Sin embargo el verdadero problema de la “bio-grafía” radicará siempre en lo contrario: en decir “Estoy vivo”. En no agregarle (aunque sea unas implícitas) comillas a las palabras “confesional” y “confidencias”.

 

Lecturas. Roland Barthes, “La muerte del autor” (1968), en El susurro del lenguaje (Barcelona, Paidós, 1994) y “La vida como obra” (1980), en La preparación de la novela (Buenos Aires, Siglo XXI, 2005); Jacques Derrida, “Las muertes de Roland Barthes” (1981), en ídem (México, Taurus, 1999). Para la aparición de esta revista, la película de Todd Haynes sobre Dylan, I´m Not There (2007) se habrá estrenado en el Bafici. Blackout (2007), el disco de Britney Spears, fue editado en la Argentina en 2007.
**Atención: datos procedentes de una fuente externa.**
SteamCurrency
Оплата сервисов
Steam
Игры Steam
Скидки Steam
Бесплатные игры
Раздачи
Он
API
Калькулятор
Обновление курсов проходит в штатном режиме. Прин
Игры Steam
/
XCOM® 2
Pablo Schanton es periodista, crítico e investigador de música, especializado en rock. Estudió la carrera de Letras en la Universidad de Buenos Aires durante la década del ochenta. Actualmente escribe sobre música y trabaja como editor en el suplemento Espectáculos del diario Clarín. Desde 1990, organiza anualmente charlas y eventos con visitas de críticos y músicos sobre música alemana en el Instituto Goethe de Buenos Aires. Aún compone canciones con y para Leo García.